Saved data entries
★ ★ ★ ★
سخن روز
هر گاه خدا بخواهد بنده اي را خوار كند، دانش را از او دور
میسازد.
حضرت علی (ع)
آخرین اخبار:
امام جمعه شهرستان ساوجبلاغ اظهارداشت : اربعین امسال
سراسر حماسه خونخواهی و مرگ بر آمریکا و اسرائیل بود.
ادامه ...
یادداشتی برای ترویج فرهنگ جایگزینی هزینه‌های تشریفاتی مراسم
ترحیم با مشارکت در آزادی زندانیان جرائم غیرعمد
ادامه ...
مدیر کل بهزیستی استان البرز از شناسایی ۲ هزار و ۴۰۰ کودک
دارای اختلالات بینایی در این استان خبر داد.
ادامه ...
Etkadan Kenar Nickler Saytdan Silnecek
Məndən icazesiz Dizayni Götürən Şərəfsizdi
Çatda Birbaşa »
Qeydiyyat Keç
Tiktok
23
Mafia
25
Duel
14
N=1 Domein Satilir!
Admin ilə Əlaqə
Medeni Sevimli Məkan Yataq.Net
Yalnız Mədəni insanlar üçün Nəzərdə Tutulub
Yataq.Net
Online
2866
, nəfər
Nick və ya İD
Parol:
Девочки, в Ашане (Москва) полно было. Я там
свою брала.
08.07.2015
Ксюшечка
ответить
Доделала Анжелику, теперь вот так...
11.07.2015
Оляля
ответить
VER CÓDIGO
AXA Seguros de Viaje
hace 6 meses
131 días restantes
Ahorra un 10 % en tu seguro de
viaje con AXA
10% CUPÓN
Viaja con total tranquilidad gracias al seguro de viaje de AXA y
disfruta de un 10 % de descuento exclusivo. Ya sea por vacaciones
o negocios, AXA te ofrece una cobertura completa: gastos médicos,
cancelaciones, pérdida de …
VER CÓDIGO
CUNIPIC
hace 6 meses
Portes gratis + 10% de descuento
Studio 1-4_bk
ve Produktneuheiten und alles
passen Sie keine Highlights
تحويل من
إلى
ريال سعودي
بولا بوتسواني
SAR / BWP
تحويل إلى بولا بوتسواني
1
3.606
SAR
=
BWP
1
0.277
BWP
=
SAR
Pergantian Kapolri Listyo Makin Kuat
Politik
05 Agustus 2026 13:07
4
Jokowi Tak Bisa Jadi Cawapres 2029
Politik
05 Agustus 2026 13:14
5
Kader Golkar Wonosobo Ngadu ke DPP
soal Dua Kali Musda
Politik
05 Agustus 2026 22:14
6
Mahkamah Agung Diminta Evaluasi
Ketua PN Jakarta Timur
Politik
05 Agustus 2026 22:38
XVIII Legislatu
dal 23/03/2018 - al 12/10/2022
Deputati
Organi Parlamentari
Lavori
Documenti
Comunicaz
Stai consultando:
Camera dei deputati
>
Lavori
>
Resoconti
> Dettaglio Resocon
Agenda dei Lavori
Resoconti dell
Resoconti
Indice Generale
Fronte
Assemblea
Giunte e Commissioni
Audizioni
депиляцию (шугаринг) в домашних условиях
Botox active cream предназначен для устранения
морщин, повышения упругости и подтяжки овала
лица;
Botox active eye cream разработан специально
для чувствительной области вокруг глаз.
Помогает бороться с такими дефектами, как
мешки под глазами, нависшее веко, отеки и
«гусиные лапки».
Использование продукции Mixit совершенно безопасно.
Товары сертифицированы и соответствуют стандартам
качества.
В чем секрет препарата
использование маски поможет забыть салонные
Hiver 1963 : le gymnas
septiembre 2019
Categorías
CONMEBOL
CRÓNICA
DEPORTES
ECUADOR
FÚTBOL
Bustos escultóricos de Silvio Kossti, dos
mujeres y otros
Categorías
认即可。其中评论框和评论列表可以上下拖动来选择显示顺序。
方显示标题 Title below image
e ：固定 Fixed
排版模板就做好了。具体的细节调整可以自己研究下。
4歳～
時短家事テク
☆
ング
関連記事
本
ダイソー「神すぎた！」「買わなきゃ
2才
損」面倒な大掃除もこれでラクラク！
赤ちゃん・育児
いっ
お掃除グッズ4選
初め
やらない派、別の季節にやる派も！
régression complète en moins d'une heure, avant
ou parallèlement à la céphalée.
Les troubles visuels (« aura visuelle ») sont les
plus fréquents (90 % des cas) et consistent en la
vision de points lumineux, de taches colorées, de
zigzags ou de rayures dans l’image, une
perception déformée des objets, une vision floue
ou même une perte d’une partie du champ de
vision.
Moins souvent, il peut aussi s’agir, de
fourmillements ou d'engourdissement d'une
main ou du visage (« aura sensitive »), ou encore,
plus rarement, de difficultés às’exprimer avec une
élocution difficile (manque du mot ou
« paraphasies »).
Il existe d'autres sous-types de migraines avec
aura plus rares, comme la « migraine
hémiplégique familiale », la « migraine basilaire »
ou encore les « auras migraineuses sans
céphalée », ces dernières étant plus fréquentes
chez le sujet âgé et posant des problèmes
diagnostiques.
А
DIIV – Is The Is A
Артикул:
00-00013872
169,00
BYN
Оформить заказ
★ ★ ★ ★
Assigned task ▸ Keeping every character as it is, restate the lines above that run from the line with "Botox active cream" through the line with "Bustos escultóricos de Silvio Kossti, dos", both included, and nothing else.

Task response ▸
Botox active cream предназначен для устранения
морщин, повышения упругости и подтяжки овала
лица;
Botox active eye cream разработан специально
для чувствительной области вокруг глаз.
Помогает бороться с такими дефектами, как
мешки под глазами, нависшее веко, отеки и
«гусиные лапки».
Использование продукции Mixit совершенно безопасно.
Товары сертифицированы и соответствуют стандартам
качества.
В чем секрет препарата
использование маски поможет забыть салонные
Hiver 1963 : le gymnas
septiembre 2019
Categorías
CONMEBOL
CRÓNICA
DEPORTES
ECUADOR
FÚTBOL
Bustos escultóricos de Silvio Kossti, dos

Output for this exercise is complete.